Cognitive validation of the questionnaire was conducted with ten pregnant women. Pregnant women were asked to read the vignette and answer questions in the tool that were asked verbally from them. Then the thought process of respondents in giving a particular answer was assessed using probing questions on three aspects; comprehension of key phrases in the question/ vignette, applicability of the question to the community and sensitivity of the question/vignette. Answers were documented, and the questionnaire was changed accordingly.
The original vignette and the questionnaire were developed in Sinhala language and were translated to English and Tamil by professional translators. Consensus was obtained from three native Tamil health professionals regarding the Tamil translation.
The questionnaire was then pretested among pregnant women.
A team of medical undergraduates were recruited and trained as data collectors.
Use of vignette can introduce socially desirability bias to the study. To minimize this, participants were given a structured introduction before data collection. They were reassured that identification information are not collected in the questionnaire and responses regarding perceptions will not be checked when they handover the filled questionnaire. They were also informed about the value of providing responses genuinely representing their perception and thoughts without worrying about being right or wrong.
Data was entered by single entry technique. Manual verification was undertaken for 10% of the data. Data was analyzed using IBM SPSS version 22. Graphs were prepared using Microsoft Xcel.
Responses to stigma statements were subjected to an exploratory factor analysis using maximum likelihood extraction method. Oblimin rotation was performed. Prior to performing factor analysis correlation matrix was examined and many coefficients of 0.3 or above were observed. Kaiser-Meyer-Olkin Measure of Sampling Adequacy and Bartlett's Test of Sphericity were performed to confirm the suitability of data for factor analysis.
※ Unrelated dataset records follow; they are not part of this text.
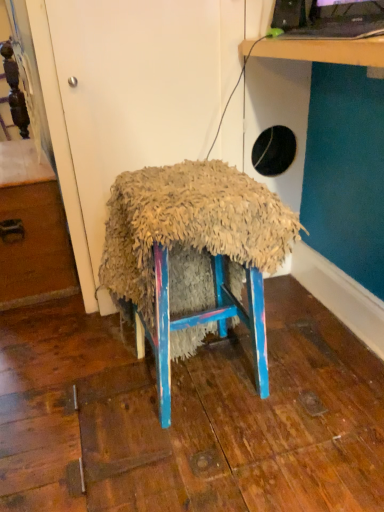 Question: Considering the relative positions of fuzzy fabric stool at center and black glossy desktop computer at upper right in the image provided, is fuzzy fabric stool at center to the right of black glossy desktop computer at upper right from the viewer's perspective?

Choices:
 (A) yes
 (B) no

Answer: (B)

Question: From the image's perspective, is fuzzy fabric stool at center under black glossy desktop computer at upper right?

Choices:
 (A) no
 (B) yes

Answer: (B)

Question: Is fuzzy fabric stool at center closer to the viewer compared to black glossy desktop computer at upper right?

Choices:
 (A) no
 (B) yes

Answer: (A)

Question: Does fuzzy fabric stool at center turn towards black glossy desktop computer at upper right?

Choices:
 (A) no
 (B) yes

Answer: (A)

Question: From a real-world perspective, is fuzzy fabric stool at center physically above black glossy desktop computer at upper right?

Choices:
 (A) yes
 (B) no

Answer: (B)

Question: Is fuzzy fabric stool at center in front of or behind black glossy desktop computer at upper right in the image?

Choices:
 (A) front
 (B) behind

Answer: (B)

Question: In terms of width, does fuzzy fabric stool at center look wider or thinner when compared to black glossy desktop computer at upper right?

Choices:
 (A) thin
 (B) wide

Answer: (B)

Question: From a real-world perspective, is fuzzy fabric stool at center positioned above or below black glossy desktop computer at upper right?

Choices:
 (A) below
 (B) above

Answer: (A)

Question: Is fuzzy fabric stool at center inside or outside of black glossy desktop computer at upper right?

Choices:
 (A) inside
 (B) outside

Answer: (B)

Question: Is wooden table at upper right bigger or smaller than wooden drawer at left?

Choices:
 (A) big
 (B) small

Answer: (B)

Question: From a real-world perspective, relative to wooden drawer at left, is wooden table at upper right vertically above or below?

Choices:
 (A) above
 (B) below

Answer: (A)

Question: From their relative heights in the image, would you say wooden table at upper right is taller or shorter than wooden drawer at left?

Choices:
 (A) short
 (B) tall

Answer: (A)

Question: Which is correct: wooden table at upper right is inside wooden drawer at left, or outside of it?

Choices:
 (A) outside
 (B) inside

Answer: (A)

Question: From the image's perspective, is wooden drawer at left positioned above or below black glossy desktop computer at upper right?

Choices:
 (A) above
 (B) below

Answer: (B)

Question: In terms of width, does wooden drawer at left look wider or thinner when compared to black glossy desktop computer at upper right?

Choices:
 (A) thin
 (B) wide

Answer: (B)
Direct logistic regression was performed using perceived susceptibility as the dependent variable. Factor scores obtained by factor analysis, age, average monthly family income and period of gestation (POG) were entered as continuous predictor variables. Having herd about PPD, knowing someone with PPD, having past diagnosis of a mental illness, having higher education and agreement to statements regarding perception were entered to the model as binary variables. Number of children they have was added as a categorical variable.
Informed written consent was obtained from all the participants. Ethical clearance for the study was obtained from the ethics review committee, Faculty of Medicine and Allied Sciences, Rajarata University of Sri Lanka.